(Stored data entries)

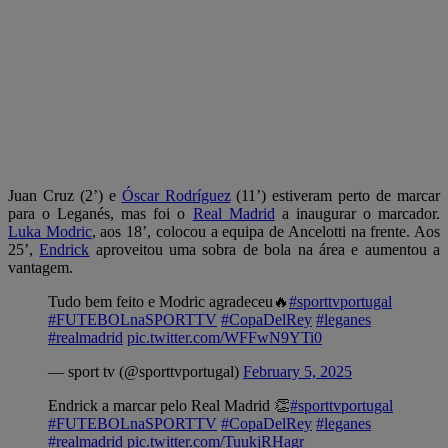
Juan Cruz (2’) e
Óscar Rodríguez
(11’) estiveram perto de marcar
para o Leganés, mas foi o
Real Madrid
a inaugurar o marcador.
Luka Modric
, aos 18’, colocou a equipa de Ancelotti na frente. Aos
25’,
Endrick
aproveitou uma sobra de bola na área e aumentou a
vantagem.
Tudo bem feito e Modric agradeceu🔥
#sporttvportugal
#FUTEBOLnaSPORTTV
#CopaDelRey
#leganes
#realmadrid
pic.twitter.com/WFFwN9YTi0
— sport tv (@sporttvportugal)
February 5, 2025
Endrick a marcar pelo Real Madrid 👏
#sporttvportugal
#FUTEBOLnaSPORTTV
#CopaDelRey
#leganes
#realmadrid
pic.twitter.com/TuukjRHagr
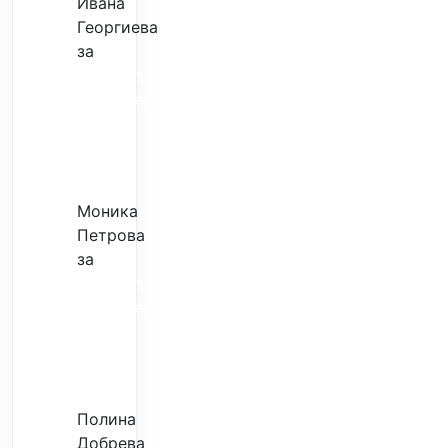
Ивана
Георгиева
за
Скъпият
трансфер
–
евтина
илюзия
Моника
Петрова
за
Скъпият
трансфер
–
евтина
илюзия
Полина
Добрева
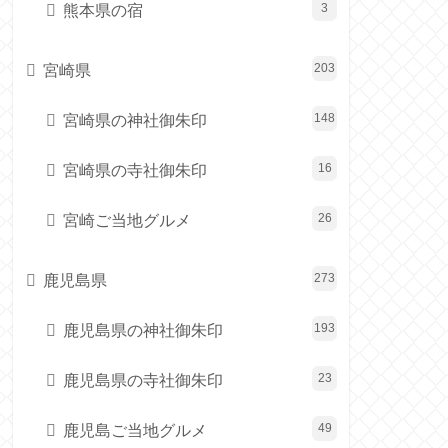
熊本県の宿
3
宮崎県
203
宮崎県の神社御朱印
148
宮崎県の寺社御朱印
16
宮崎ご当地グルメ
26
鹿児島県
273
鹿児島県の神社御朱印
193
鹿児島県の寺社御朱印
23
鹿児島ご当地グルメ
49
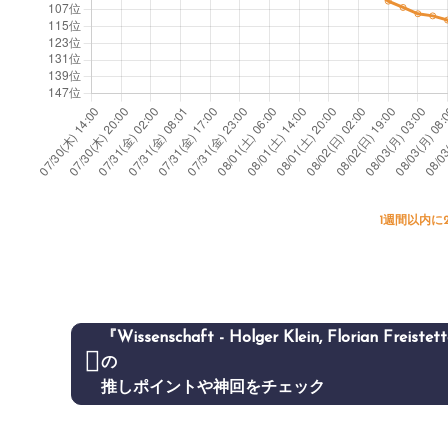
1週間以内に
『Wissenschaft - Holger Klein, Florian Freistet
の
推しポイントや神回をチェック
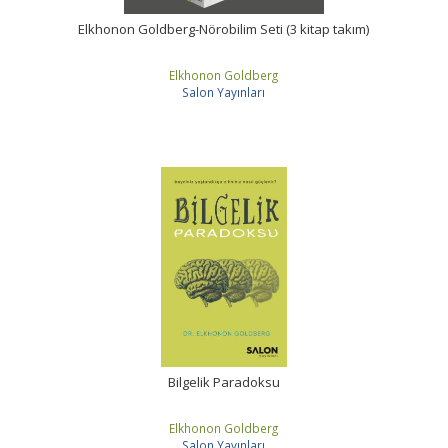
Elkhonon Goldberg-Nörobilim Seti (3 kitap takım)
Elkhonon Goldberg
Salon Yayınları
Bilgelik Paradoksu
Elkhonon Goldberg
Salon Yayınları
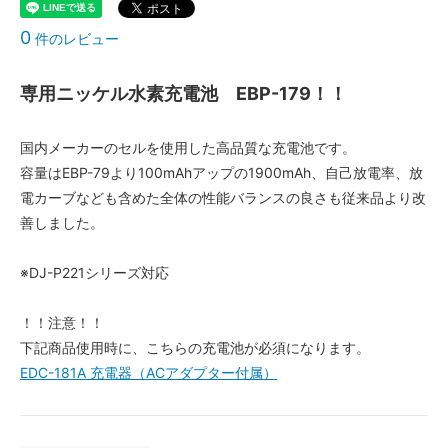
0
件のレビュー
専用ニッケル水素充電池 EBP-179！！
国内メーカーのセルを使用した高品質な充電池です。
容量はEBP-79より100mAhアップの1900mAh、自己放電率、放
電カーブなども含めた全体の性能バランスの良さも従来品より改
善しました。
※DJ-P221シリーズ対応
！！注意！！
下記商品使用時に、こちらの充電池が必須になります。
EDC-181A 充電器（ACアダプター付属）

→ **Work instruction**: All records above need to be returned exactly. Omit the pictures.

→ **Task response**:
Juan Cruz (2’) e
Óscar Rodríguez
(11’) estiveram perto de marcar
para o Leganés, mas foi o
Real Madrid
a inaugurar o marcador.
Luka Modric
, aos 18’, colocou a equipa de Ancelotti na frente. Aos
25’,
Endrick
aproveitou uma sobra de bola na área e aumentou a
vantagem.
Tudo bem feito e Modric agradeceu🔥
#sporttvportugal
#FUTEBOLnaSPORTTV
#CopaDelRey
#leganes
#realmadrid
pic.twitter.com/WFFwN9YTi0
— sport tv (@sporttvportugal)
February 5, 2025
Endrick a marcar pelo Real Madrid 👏
#sporttvportugal
#FUTEBOLnaSPORTTV
#CopaDelRey
#leganes
#realmadrid
pic.twitter.com/TuukjRHagr
Ивана
Георгиева
за
Скъпият
трансфер
–
евтина
илюзия
Моника
Петрова
за
Скъпият
трансфер
–
евтина
илюзия
Полина
Добрева
熊本県の宿
3
宮崎県
203
宮崎県の神社御朱印
148
宮崎県の寺社御朱印
16
宮崎ご当地グルメ
26
鹿児島県
273
鹿児島県の神社御朱印
193
鹿児島県の寺社御朱印
23
鹿児島ご当地グルメ
49
1週間以内に
『Wissenschaft - Holger Klein, Florian Freistet
の
推しポイントや神回をチェック
Elkhonon Goldberg-Nörobilim Seti (3 kitap takım)
Elkhonon Goldberg
Salon Yayınları
Bilgelik Paradoksu
Elkhonon Goldberg
Salon Yayınları
0
件のレビュー
専用ニッケル水素充電池 EBP-179！！
国内メーカーのセルを使用した高品質な充電池です。
容量はEBP-79より100mAhアップの1900mAh、自己放電率、放
電カーブなども含めた全体の性能バランスの良さも従来品より改
善しました。
※DJ-P221シリーズ対応
！！注意！！
下記商品使用時に、こちらの充電池が必須になります。
EDC-181A 充電器（ACアダプター付属）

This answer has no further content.